= Beginning of Section =

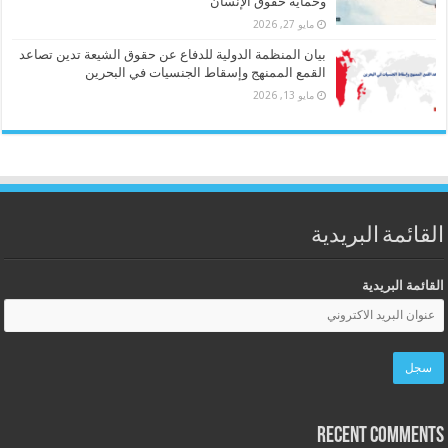
وحماية حقوق الإنسان
مايو 27, 2026
بيان المنظمة الدولية للدفاع عن حقوق الشيعة تدين تصاعد
القمع الممنهج وإسقاط الجنسيات في البحرين
مايو 13, 2026
القائمة البريدية
القائمة البريدية
Recent Comments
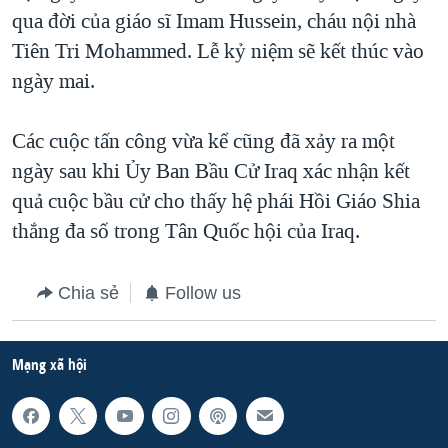
qua đời của giáo sĩ Imam Hussein, cháu nội nhà
QUAN HỆ VIỆT MỸ
Tiên Tri Mohammed. Lễ kỷ niệm sẽ kết thúc vào
ngày mai.
Các cuộc tấn công vừa kể cũng đã xảy ra một
ngày sau khi Ủy Ban Bầu Cử Iraq xác nhận kết
quả cuộc bầu cử cho thấy hệ phái Hồi Giáo Shia
thắng đa số trong Tân Quốc hội của Iraq.
Chia sẻ
Follow us
Mạng xã hội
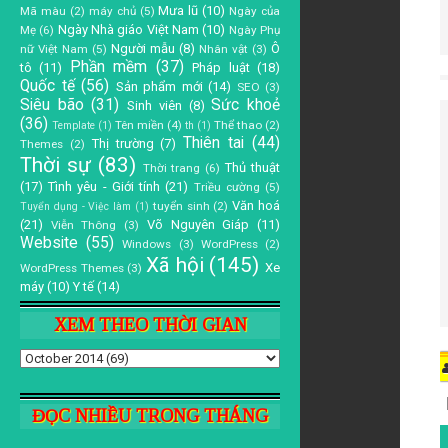
Mưa lũ
(10)
Mã màu
(2)
máy chủ
(5)
Ngày của
Ngày Nhà giáo Việt Nam
(10)
Mẹ
(6)
Ngày Phụ
Người mẫu
(8)
Ô
nữ Việt Nam
(5)
Nhân vật
(3)
Phần mềm
(37)
tô
(11)
Pháp luật
(18)
Quốc tế
(56)
Sản phẩm mới
(14)
SEO
(3)
Siêu bão
(31)
Sức khoẻ
Sinh viên
(8)
(36)
Tên miền
(4)
Thể thao
(2)
Template
(1)
th
(1)
Thiên tai
(44)
Thị trường
(7)
Themes
(2)
Thời sự
(83)
Thủ thuật
Thời trang
(6)
(17)
Tình yêu - Giới tính
(21)
Triều cường
(5)
Văn hoá
tuyển sinh
(2)
Tuyển dụng - Việc làm
(1)
(21)
Võ Nguyên Giáp
(11)
Viễn Thông
(3)
Website
(55)
Windows
(3)
WordPress
(2)
Xã hội
(145)
Xe
WordPress Themes
(3)
máy
(10)
Y tế
(14)
XEM THEO THỜI GIAN
ĐỌC NHIỀU TRONG THÁNG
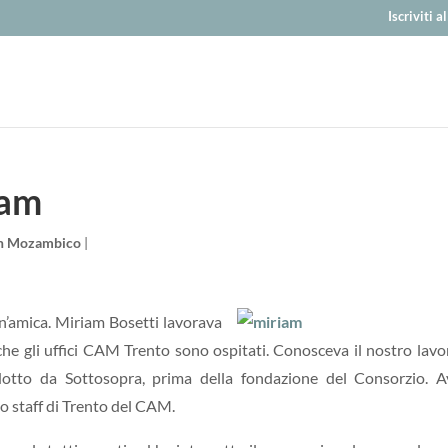
Iscriviti 
iam
in Mozambico
|
’amica. Miriam Bosetti lavorava
e gli uffici CAM Trento sono ospitati. Conosceva il nostro lavo
to da Sottosopra, prima della fondazione del Consorzio. A
lo staff di Trento del CAM.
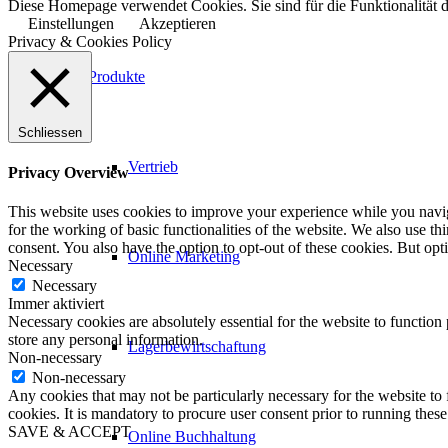
Diese Homepage verwendet Cookies. Sie sind für die Funktionalität d
Einstellungen
Akzeptieren
Privacy & Cookies Policy
Produkte
Schliessen
Vertrieb
Privacy Overview
This website uses cookies to improve your experience while you naviga
for the working of basic functionalities of the website. We also use t
consent. You also have the option to opt-out of these cookies. But op
Online Marketing
Necessary
Necessary
Immer aktiviert
Necessary cookies are absolutely essential for the website to function 
store any personal information.
Lagerbewirtschaftung
Non-necessary
Non-necessary
Any cookies that may not be particularly necessary for the website to 
cookies. It is mandatory to procure user consent prior to running thes
SAVE & ACCEPT
Online Buchhaltung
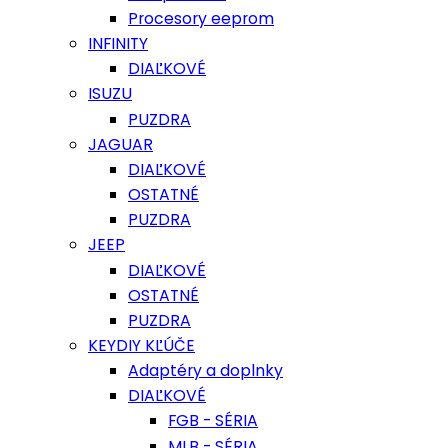
Procesory eeprom
INFINITY
DIAĽKOVÉ
ISUZU
PUZDRA
JAGUAR
DIAĽKOVÉ
OSTATNÉ
PUZDRA
JEEP
DIAĽKOVÉ
OSTATNÉ
PUZDRA
KEYDIY KĽÚČE
Adaptéry a doplnky
DIAĽKOVÉ
FGB - SÉRIA
MLB - SÉRIA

= End of Section =

If pictures appear among the entries above, omit them; repeat everything else verbatim.

وحماية حقوق الإنسان
مايو 27, 2026
بيان المنظمة الدولية للدفاع عن حقوق الشيعة تدين تصاعد
القمع الممنهج وإسقاط الجنسيات في البحرين
مايو 13, 2026
القائمة البريدية
القائمة البريدية
Recent Comments
qua đời của giáo sĩ Imam Hussein, cháu nội nhà
QUAN HỆ VIỆT MỸ
Tiên Tri Mohammed. Lễ kỷ niệm sẽ kết thúc vào
ngày mai.
Các cuộc tấn công vừa kể cũng đã xảy ra một
ngày sau khi Ủy Ban Bầu Cử Iraq xác nhận kết
quả cuộc bầu cử cho thấy hệ phái Hồi Giáo Shia
thắng đa số trong Tân Quốc hội của Iraq.
Chia sẻ
Follow us
Mạng xã hội
Mưa lũ
(10)
Mã màu
(2)
máy chủ
(5)
Ngày của
Ngày Nhà giáo Việt Nam
(10)
Mẹ
(6)
Ngày Phụ
Người mẫu
(8)
Ô
nữ Việt Nam
(5)
Nhân vật
(3)
Phần mềm
(37)
tô
(11)
Pháp luật
(18)
Quốc tế
(56)
Sản phẩm mới
(14)
SEO
(3)
Siêu bão
(31)
Sức khoẻ
Sinh viên
(8)
(36)
Tên miền
(4)
Thể thao
(2)
Template
(1)
th
(1)
Thiên tai
(44)
Thị trường
(7)
Themes
(2)
Thời sự
(83)
Thủ thuật
Thời trang
(6)
(17)
Tình yêu - Giới tính
(21)
Triều cường
(5)
Văn hoá
tuyển sinh
(2)
Tuyển dụng - Việc làm
(1)
(21)
Võ Nguyên Giáp
(11)
Viễn Thông
(3)
Website
(55)
Windows
(3)
WordPress
(2)
Xã hội
(145)
Xe
WordPress Themes
(3)
máy
(10)
Y tế
(14)
XEM THEO THỜI GIAN
ĐỌC NHIỀU TRONG THÁNG
Iscriviti 
iam
in Mozambico
|
’amica. Miriam Bosetti lavorava
e gli uffici CAM Trento sono ospitati. Conosceva il nostro lavo
to da Sottosopra, prima della fondazione del Consorzio. A
lo staff di Trento del CAM.
Diese Homepage verwendet Cookies. Sie sind für die Funktionalität d
Einstellungen
Akzeptieren
Privacy & Cookies Policy
Produkte
Schliessen
Vertrieb
Privacy Overview
This website uses cookies to improve your experience while you naviga
for the working of basic functionalities of the website. We also use t
consent. You also have the option to opt-out of these cookies. But op
Online Marketing
Necessary
Necessary
Immer aktiviert
Necessary cookies are absolutely essential for the website to function 
store any personal information.
Lagerbewirtschaftung
Non-necessary
Non-necessary
Any cookies that may not be particularly necessary for the website to 
cookies. It is mandatory to procure user consent prior to running thes
SAVE & ACCEPT
Online Buchhaltung
Procesory eeprom
INFINITY
DIAĽKOVÉ
ISUZU
PUZDRA
JAGUAR
DIAĽKOVÉ
OSTATNÉ
PUZDRA
JEEP
DIAĽKOVÉ
OSTATNÉ
PUZDRA
KEYDIY KĽÚČE
Adaptéry a doplnky
DIAĽKOVÉ
FGB - SÉRIA
MLB - SÉRIA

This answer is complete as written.